Sunday, February 28, 2010

2020 Digital Vision: Imagine...

Today we find ourselves grappling with waves of digital change. Some we watch come ashore and treat within the natural ebb and flow of progress, others are big waves that just like the surfer we must master, others are like tsunamis and although we know their impact will be significant and disruptive, we are powerless to stop them and can’t predict the resultant landscape.

Today’s World

Everyday we read every day about another digital public library offer. It as if the publishing world has not woken up, or even thought about the implications, potential risks and opportunities. They are now positioning themselves, or being positioned, as an enabler of change. They are moving from the back of the queue to the front. Overnight they could become the digital place of choice. We are moving from bookshelves and bookstores, which were physically constrained, to ‘libraries’ and ‘repositories’ that are virtual. The mere words should tell us who is in the best position to appeal and meet the needs - after all it says library on the can.

We have seen huge technology leaps in a relatively short period of time and in a decade, the laptop now finds itself within a smartphone, netbook and tablet. We have seen the rise and predicted decline of the dedicated ebook reader. Some will say that they are still on the rise, but many have already swapped their allegiance to the new multi media mobile player and that is only the start of what is to come. Anyone who wishes to see the potential futures should look at the work of Panav Mistry. We guarantee they will be disappointed with today.

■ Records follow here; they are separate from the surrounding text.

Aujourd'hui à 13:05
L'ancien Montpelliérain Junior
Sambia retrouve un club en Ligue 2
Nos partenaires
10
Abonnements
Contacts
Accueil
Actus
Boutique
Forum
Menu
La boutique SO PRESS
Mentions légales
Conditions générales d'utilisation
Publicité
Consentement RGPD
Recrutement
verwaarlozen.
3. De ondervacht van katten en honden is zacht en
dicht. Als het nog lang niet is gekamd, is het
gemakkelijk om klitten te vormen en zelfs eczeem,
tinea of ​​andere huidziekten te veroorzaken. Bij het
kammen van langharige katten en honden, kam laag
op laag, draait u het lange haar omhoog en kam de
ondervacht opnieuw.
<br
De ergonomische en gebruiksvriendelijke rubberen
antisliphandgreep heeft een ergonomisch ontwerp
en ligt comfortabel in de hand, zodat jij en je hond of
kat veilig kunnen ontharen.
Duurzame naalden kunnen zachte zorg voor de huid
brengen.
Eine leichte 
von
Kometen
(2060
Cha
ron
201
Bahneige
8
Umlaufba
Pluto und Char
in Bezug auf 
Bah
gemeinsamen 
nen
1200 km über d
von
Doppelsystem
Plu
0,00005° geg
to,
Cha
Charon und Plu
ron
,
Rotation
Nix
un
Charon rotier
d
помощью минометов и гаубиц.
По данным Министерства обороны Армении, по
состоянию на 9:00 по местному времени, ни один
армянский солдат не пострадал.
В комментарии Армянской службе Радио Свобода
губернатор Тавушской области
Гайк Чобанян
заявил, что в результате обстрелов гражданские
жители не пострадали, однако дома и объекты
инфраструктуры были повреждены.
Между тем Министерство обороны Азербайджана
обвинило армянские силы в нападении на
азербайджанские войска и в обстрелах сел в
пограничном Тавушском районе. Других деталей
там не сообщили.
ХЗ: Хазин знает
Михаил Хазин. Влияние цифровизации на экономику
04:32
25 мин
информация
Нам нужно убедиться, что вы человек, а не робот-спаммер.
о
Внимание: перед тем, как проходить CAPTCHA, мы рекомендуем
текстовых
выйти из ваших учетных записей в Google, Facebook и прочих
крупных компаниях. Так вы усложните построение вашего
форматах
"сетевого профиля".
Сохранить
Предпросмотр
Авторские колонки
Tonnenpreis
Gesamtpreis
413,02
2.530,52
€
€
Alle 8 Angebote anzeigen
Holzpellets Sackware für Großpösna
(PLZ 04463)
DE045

Communications is no longer the dirt track it was only a decade ago. Video and streaming has not, as predicted, killed the network, but rather has made the networks respond. Bandwidth we thought was impossible a short while ago, is rapidly coming to all.

The Gorillas have come to the media backyard and want to own it. Goggle, Apple, Microsoft are no longer start ups but formidable global corporations that are capable of rapid change and have the ruthless ability to acquire any upstarts. The media publishing giants of yesterday are still stuck in their media specific silos and are powerless to walk away from the tunes these multi media pipers play.

We no longer need to visit friends, have dinner party conversion, or even go out. The friends we didn’t even know we had, had forgotten and even those next door are now just a click away 24x7. We no longer go the social club it comes to us.

Finally, we are now in Andy Warhol’s ‘15 minutes of fame’ world. Yesterday the media restricted our ability to gain exposure and fame, but today the media is enabling it to happen in many ways. Self promotion, publishing and recognition are becoming less of who you know and more about knowing what to do.


Let’s step forward a decade and gain some 2020 vision of what might happen and what the media world may look like.

We could finally break free of those technology boxes that have restricted our technology interface. No more PCs, netbooks, laptops even smartphones. We find ourselves in Pranav Mistry’s world of sixth sense devices. We can read off a blank piece of paper, project onto any surface, dial off the palm of our hands. Touchscreens were just the beginning of expressing ourselves intuitively and not through a keyboard.

Citizenship has been reinvented and now anyone can access anything for free via their citizenship. Libraries are virtual. The power of the developed world lies in the power they have to connect, share information and media resource and create social networks. The key is to gain conformity not through exclusivity but inclusivity. Goods and services are still traded, but digital media is now available to citizens on demand.

Content is not owned but on demand. Finding the digital needle in the digital haystack is where the power lies and Context not Content is key. Digital piracy was defeated not by DRM, DMCA or law, but by making content free through the public library. Why buy when it’s free from the nearest cloud? Pirates can’t compete with free.

The world of iCreate, iPublish and iDemand has changed the economics of much of media. Content has effectively been democratised. Rewards are still there and the public coffers have been expanded to pay out more on lending and through collection agencies. The power has shifted back upstream to the creator and downstream to the few aggregators who dominate the supply.

You may think we are dreamers, but we guarantee that we are not the only ones.